As earlier stated I have also taken into account the undesirability of appeals being made on a piecemeal basis. I consider that this too amounts to prejudice to the plaintiff as it would inevitably lead to endless delays and more costs while the matter is shuttling between this Court and the Court of Appeal. Conversely, I consider that time and costs will be greatly saved if the trial proceeds to its conclusion and the defendant deals with the complaint raised in the so called appeal thereafter. After all there may even be no need for such appeal if the judgment is in favour of the defendant at the end of the trial.

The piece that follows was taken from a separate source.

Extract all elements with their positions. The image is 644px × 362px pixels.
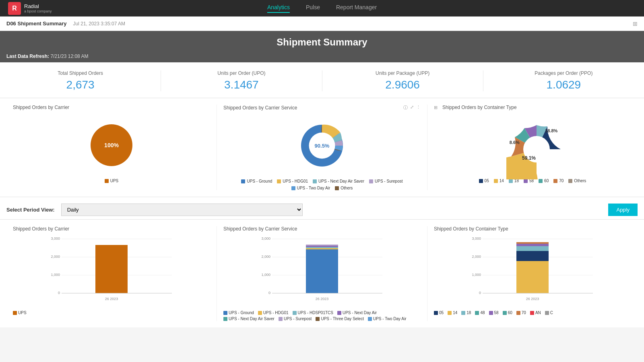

Mr. Hoffman threatens that he is not going to continue with the cross examination unless his application is acceded to. This Court disapproves of this tactic of forcing the Court's arm and I have taken this into account in refusing this application as a mark of the Court's displeasure.
In dealing with a similar situation in Senior University Staff Union v National University of Lesotho CIV/APN/422/96 I had occasion to state the following remarks which I discern the need to repeat here "what is more it must be recorded that this court takes a dim view of the above mentioned threats which amount to intimidation of the court by the Applicant. The Applicant was ill advised to employ this type of arm twisting tactic which can only bring our justice system into disrepute if it is tolerated. Consequently this court disapproves of this type of attitude in the strongest possible terms."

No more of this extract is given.